To do »
Please copy each line below that contains the string "isolation".

____

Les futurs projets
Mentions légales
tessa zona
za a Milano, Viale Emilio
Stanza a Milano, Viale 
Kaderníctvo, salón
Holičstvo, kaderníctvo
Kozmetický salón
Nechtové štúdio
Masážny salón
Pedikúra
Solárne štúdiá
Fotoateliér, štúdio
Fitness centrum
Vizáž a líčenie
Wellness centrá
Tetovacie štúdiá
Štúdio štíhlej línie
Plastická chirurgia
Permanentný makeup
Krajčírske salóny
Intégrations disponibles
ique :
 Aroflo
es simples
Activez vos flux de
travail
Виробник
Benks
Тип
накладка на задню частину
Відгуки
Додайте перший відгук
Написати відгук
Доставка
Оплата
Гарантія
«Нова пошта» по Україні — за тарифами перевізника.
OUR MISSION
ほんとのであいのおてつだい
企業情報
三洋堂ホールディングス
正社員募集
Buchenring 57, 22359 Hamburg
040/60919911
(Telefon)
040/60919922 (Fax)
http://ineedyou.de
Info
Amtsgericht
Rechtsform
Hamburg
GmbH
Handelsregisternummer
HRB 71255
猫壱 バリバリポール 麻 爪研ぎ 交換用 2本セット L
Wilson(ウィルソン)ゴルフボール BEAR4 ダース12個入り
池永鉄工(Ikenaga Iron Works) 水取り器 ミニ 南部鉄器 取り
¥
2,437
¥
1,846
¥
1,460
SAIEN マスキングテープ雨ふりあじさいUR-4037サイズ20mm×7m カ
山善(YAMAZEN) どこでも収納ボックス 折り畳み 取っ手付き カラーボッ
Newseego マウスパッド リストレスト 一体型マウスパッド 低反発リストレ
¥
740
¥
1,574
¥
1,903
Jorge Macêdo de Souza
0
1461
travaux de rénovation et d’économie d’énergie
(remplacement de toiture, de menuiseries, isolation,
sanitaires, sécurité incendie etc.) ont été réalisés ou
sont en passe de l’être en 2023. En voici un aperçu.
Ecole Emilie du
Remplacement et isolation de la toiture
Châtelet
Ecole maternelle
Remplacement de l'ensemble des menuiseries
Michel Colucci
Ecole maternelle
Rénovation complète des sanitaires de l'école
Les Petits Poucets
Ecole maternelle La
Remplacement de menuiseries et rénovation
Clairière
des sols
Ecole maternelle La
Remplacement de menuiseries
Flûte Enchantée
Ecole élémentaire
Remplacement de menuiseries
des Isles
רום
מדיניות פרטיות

____

Output »
(remplacement de toiture, de menuiseries, isolation,
Remplacement et isolation de la toiture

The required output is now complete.